Hitwoman
I remember about ten total conversations I've ever had in any sort of detail. The biggest piece of the pie chart is "times when I embarrassed myself." The rest are times that did not seem particularly consequential at the time, and as I grew older, I realized that they were indeed inconsequential. My brain has a system of sorting things (and throwing memories away) that I clearly have no control over.
I very clearly remember one walk home from school with a girl I knew. We were friends in the way you often were with childhood friends- we lived in the same neighborhood and were roughly the same age, so our parents told us we were friends.
We were walking home one day, and apparently her mother had done something that she was not happy about (what could it possibly have been? she wouldn't buy her butterfly hair clips? she wouldn't let her go to the movies with the 'boyfriend' she was too scared to talk to in person? she wasn't allowed to use the computer for the four hours it would take to load a single webpage?) She did a sort of hair flip, which my brain may have added retroactively for affect, and declared dramatically- "Mo." (I was still using this androgynous, Stooge-y nickname for my given first name at this point) "You have to promise me something." I guess I nodded or thrust out my pinky or something because she was satisfied enough to continue, "If I ever. EVER. end up like my mother, just kill me."
For whatever reason I remember, vividly, this conditional request for me to ultimately bump someone off, that I solemnly swore to undertake should it become necessary. Not once did either of think I would find myself needing to go through with it.
I rarely go back to church anymore. I grew up going every single Sunday. We would have Sunday School in the AM before the service, and our family was Extremely Involved. I was expected to make an appearance every week with no exceptions. Naturally, I loved it (I did not.) but it was important to my mom and so we went.
When I'm back in Philadelphia now, as an adult, I'll go every once in a while. My beliefs haven't really changed since teenagerhood (it's sort of an agnostic flavor of cynicism laced with a stubborn refusal to declare myself an atheist because fuck if I know why we're here) but most of the people I knew from the community have grown up and moved on, and there is a new batch of families at the services, most of whom I don't recognize.

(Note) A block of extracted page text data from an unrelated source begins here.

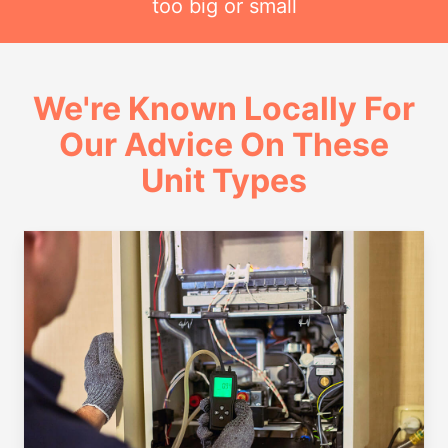
too big or small
We're Known Locally For
Our Advice On These
Unit Types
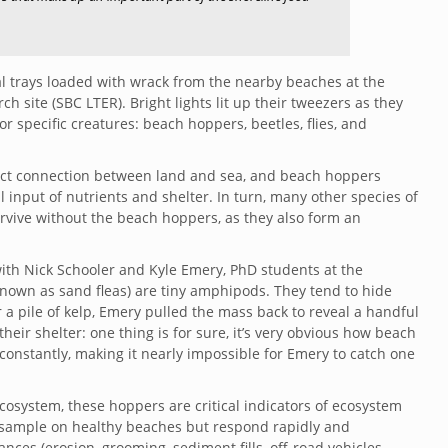
 trays loaded with wrack from the nearby beaches at the
 site (SBC LTER). Bright lights lit up their tweezers as they
or specific creatures: beach hoppers, beetles, flies, and
rect connection between land and sea, and beach hoppers
al input of nutrients and shelter. In turn, many other species of
urvive without the beach hoppers, as they also form an
h with Nick Schooler and Kyle Emery, PhD students at the
known as sand fleas) are tiny amphipods. They tend to hide
a pile of kelp, Emery pulled the mass back to reveal a handful
eir shelter: one thing is for sure, it’s very obvious how beach
stantly, making it nearly impossible for Emery to catch one
cosystem, these hoppers are critical indicators of ecosystem
 sample on healthy beaches but respond rapidly and
ces (erosion, grooming, sediment fills, off-road vehicles,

When I do go, however, there is one group of church personnel that never seems to change, and that is the church choir. Every Sunday, a very slightly different combination of the same people shuffle up to the altar and sing their hearts out along to a flamboyant backing track with a confusing concentration of African percussion. And every time I've come home and gone to a service, I have seen my friend shuffle right alongside her mom, turn to the congregation and proceed to look and sing EXACTLY like her mother.

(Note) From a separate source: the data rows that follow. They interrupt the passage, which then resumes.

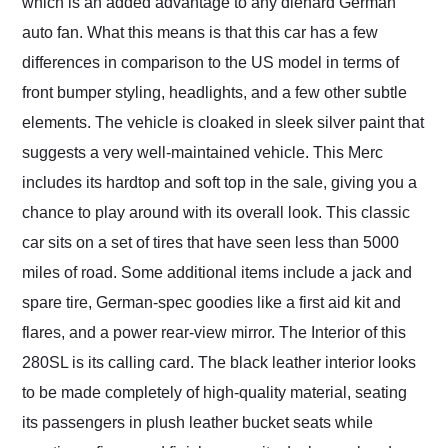
which is an added advantage to any diehard German
auto fan. What this means is that this car has a few
differences in comparison to the US model in terms of
front bumper styling, headlights, and a few other subtle
elements. The vehicle is cloaked in sleek silver paint that
suggests a very well-maintained vehicle. This Merc
includes its hardtop and soft top in the sale, giving you a
chance to play around with its overall look. This classic
car sits on a set of tires that have seen less than 5000
miles of road. Some additional items include a jack and
spare tire, German-spec goodies like a first aid kit and
flares, and a power rear-view mirror. The Interior of this
280SL is its calling card. The black leather interior looks
to be made completely of high-quality material, seating
its passengers in plush leather bucket seats while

If we go by sight, the level of similarity is unnerving. She sports the same bangs as her mother, her adult facial features are an exact replica. They even wear the same choir robe (although to be fair, so does everyone in the choir.)
So the question becomes- at what point do I have an obligation to murder her? I feel at the moment that I don't have enough information. Just because they look identical, doesn't mean she's become her mother. And further- maybe she's exactly like her mom, but she's happy. I could ask her I guess but, we stopped being friends in the way that you often did with your childhood friends- you no longer live in the same neighborhood and while you remain roughly the same age, there aren't two sets of parents actively facilitating playdates for you.
I do wonder why my brain holds on to certain things and lets other things go. My memory is notoriously bad. I can't tell you the general plot of books that I loved reading. I don't remember that quote from a TV show (unless it's The Office, when I can, but only because I've seen it more times than a healthy human should.) I remember pieces of the birthday parties I had as a kid, but mostly because of the photo evidence I've seen since.
Sometimes I wonder if this is why I have such a hard time breaking out of behavioral patterns that aren't helping me. While I remember the vague feeling of the consequences, I don't remember each and every fact of my past experiences, which leaves me open to doing some of the same things over and over and expecting different results. Is that actually insane or just extremely human (is there a difference?) And while we're asking the tough questions, how is it that Gael Garcia Bernal is as hot as he is?